20日の発表会は、大成功に終わりました。
今までで一番良い出来でした。

当日は、なんと「ニュース・アジア」(アジア版のCNNのようなもの。アジア中で視聴可能)が取材に来ました。今週の土曜日にアジア中で特集番組が流れるようです。

その「ニュース・アジア」のインタビューで、インド系シンガポール人がこんなことを言っていました。
「能に出会えて、人生が変わりました」
私達は、「何言ってんだこいつ」と茶化していました。

彼は、当初はたいへん出来が悪く、私は何度も頭を抱えました。
ただ、徐々に進歩していって、発表会の出来は素晴らしかったです。
舞台の上で、堂々と演じている存在感は、今年の学生の中でもピカ一でした。
それは、他の能の先生も同じ意見で、「彼は大化けした」という評価を下しました。

一夜明けた今日は、能の採点の日。私達はその彼の頑張りを称えました。
採点後、彼は涙ながらにこう言ってきました。

「今まで自分は、どうしても自信が持てなかった。何をやっても不器用で、笑われてばかり。
役者になるなんて言ったらみんなにバカにされた。
いつも先生に怒られてばかりで、この学校も辞めようと思っていた。

でも、能の先生はそうじゃなかった。ダメな私を親切に丁寧に何度も教えて下さった。
いつも私は、自分は不器用だからと、すぐ諦めていたけど、今回は初めて頑張ることが出来た。そして、舞台に出てお褒めの言葉をもらったのは初めてです。
自信になりました。本当に有難うございます。」

そして、インド式の最敬礼をしてくれました。

彼の言葉を聞いて、私も熱いものがこみ上げてきました。彼は、本当に人生が変わったのです。

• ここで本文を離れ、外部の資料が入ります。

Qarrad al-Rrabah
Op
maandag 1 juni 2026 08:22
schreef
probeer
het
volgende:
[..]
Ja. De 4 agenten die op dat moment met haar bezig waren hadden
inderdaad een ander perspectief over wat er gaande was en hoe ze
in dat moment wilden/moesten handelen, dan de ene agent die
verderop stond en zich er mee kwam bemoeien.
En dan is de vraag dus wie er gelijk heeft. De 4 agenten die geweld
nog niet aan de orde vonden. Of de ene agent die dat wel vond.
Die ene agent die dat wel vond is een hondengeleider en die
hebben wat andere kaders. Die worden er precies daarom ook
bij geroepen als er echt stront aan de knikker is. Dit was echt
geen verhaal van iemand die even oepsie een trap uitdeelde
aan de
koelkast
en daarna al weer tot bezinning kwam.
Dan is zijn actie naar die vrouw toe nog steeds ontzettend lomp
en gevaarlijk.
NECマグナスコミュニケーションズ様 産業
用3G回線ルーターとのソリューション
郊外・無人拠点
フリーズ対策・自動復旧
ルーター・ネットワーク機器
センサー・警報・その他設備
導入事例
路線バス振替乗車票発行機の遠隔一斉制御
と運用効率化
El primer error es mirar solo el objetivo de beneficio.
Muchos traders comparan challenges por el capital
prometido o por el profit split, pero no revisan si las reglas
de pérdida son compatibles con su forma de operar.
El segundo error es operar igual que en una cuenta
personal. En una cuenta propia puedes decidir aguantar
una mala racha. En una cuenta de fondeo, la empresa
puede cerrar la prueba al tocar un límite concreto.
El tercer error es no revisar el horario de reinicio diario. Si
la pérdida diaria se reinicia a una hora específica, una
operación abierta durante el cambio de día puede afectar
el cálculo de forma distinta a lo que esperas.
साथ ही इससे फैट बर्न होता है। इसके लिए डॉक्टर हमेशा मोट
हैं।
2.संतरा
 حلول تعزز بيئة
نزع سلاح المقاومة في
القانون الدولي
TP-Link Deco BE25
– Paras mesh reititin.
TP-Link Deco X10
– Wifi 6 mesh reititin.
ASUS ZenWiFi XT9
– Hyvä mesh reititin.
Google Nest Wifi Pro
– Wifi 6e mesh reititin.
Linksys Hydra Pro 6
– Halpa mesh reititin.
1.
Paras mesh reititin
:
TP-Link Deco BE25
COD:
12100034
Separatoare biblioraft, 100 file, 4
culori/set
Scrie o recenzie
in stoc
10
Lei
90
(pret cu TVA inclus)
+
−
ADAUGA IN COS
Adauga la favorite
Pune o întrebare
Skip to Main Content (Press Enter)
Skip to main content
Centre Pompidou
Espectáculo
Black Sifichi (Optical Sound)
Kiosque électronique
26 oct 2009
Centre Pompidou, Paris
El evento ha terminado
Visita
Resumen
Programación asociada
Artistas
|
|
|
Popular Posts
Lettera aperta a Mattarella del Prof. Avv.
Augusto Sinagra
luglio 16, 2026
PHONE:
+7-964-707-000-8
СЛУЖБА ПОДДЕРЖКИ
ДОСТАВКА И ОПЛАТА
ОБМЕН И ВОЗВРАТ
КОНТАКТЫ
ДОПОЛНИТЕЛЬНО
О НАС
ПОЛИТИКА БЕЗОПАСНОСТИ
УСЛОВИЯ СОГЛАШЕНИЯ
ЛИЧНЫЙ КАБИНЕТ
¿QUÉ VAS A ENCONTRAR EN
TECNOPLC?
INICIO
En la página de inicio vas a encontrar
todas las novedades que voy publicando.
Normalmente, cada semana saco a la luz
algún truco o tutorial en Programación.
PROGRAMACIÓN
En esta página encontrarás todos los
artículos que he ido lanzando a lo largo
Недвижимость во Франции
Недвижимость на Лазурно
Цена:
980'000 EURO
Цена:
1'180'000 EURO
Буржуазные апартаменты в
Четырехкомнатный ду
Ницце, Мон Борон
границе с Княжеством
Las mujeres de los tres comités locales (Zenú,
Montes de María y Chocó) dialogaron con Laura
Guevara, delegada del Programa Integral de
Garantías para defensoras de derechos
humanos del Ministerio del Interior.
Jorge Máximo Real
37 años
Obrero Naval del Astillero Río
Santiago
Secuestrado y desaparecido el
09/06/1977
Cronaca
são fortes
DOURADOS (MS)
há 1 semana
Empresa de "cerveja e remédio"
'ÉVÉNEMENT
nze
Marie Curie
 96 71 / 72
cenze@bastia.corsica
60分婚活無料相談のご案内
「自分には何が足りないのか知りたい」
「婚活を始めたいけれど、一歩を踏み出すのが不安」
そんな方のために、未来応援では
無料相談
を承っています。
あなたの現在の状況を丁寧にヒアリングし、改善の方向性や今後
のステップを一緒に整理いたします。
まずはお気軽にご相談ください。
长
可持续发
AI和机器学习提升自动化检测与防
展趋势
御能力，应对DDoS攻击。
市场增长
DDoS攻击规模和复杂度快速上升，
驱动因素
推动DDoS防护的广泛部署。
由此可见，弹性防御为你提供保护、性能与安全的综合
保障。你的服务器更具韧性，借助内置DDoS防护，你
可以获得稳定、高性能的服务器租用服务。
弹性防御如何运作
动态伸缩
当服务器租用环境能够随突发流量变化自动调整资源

彼は、昔から演技が好きで役者になりたかったのですが、自分には無理と諦めてしまっていたようです。
ただ、この学校の存在を知って、ここで諦めては悔いが残ると思って、ナンとシンガポール航空(日本で言えば日本航空。世界でも有数の航空会社)を辞めて入学してきたのです。

彼は太っちょでコロコロしていて、体も切れない。およそ、役者には見えません。
でも、美男美女ばかりでは芝居はやれません。
彼にも当然彼の良さがあります。それを、シッカリ伸ばせば、いい役者になれると思います。
頑張ってほしいです。


シンガポールの演劇学校TTRPコースにおける、三ヶ月間の能の稽古と発表会の成果に関しては、彼を紹介すれば充分だと思います。
素晴らしい成果が上げられたと、自画自賛いたします。


また、2年前に能の稽古を受けた学生が、今回の発表会に全員参加してくれたことが、私は最高に嬉しかったです。
やはり2年前に、今回と同じように朝から晩まで3ヶ月間能の稽古をして過ごした学生が、もう一度能をやりたいと、修了した能のクラスに戻ってきました。
みんな、能は楽しいと喜んでくれます。
今回の発表会、地謡を担当した3年生は、上演中・約1時間、ずっと正座をして謡っていました。2年前は5分と正座していられなかった学生達がです。
1時間の正座なんて、日本人でもほとんど出来ないでしょう。

2年後、また新たな学生を指導にシンガポールへ行くことになっておりますが、その時には3年生は卒業してもういません。
2年前から、トータルして6ヶ月間も一緒に過ごした学生たちですから、本当に愛着があります。
これで、お別れと思うと、やはり目頭が熱くなります。

1年生は、2年後に向けて、正座の練習をスルゾーと、早くも張り切っています。もう、2年後の発表会に、地謡で出る気でいます。
そして「今回の3年生みたいに、新しい仕舞を教えて下さい。」と、お願いされました。


私にとっても、かけがえのない経験となりました。

演劇に向かって熱く取り組んでいる、私と殆ど年の変わらない学生たちを見て、うらやましくもあります。
私も、この学校に入学したくなりました。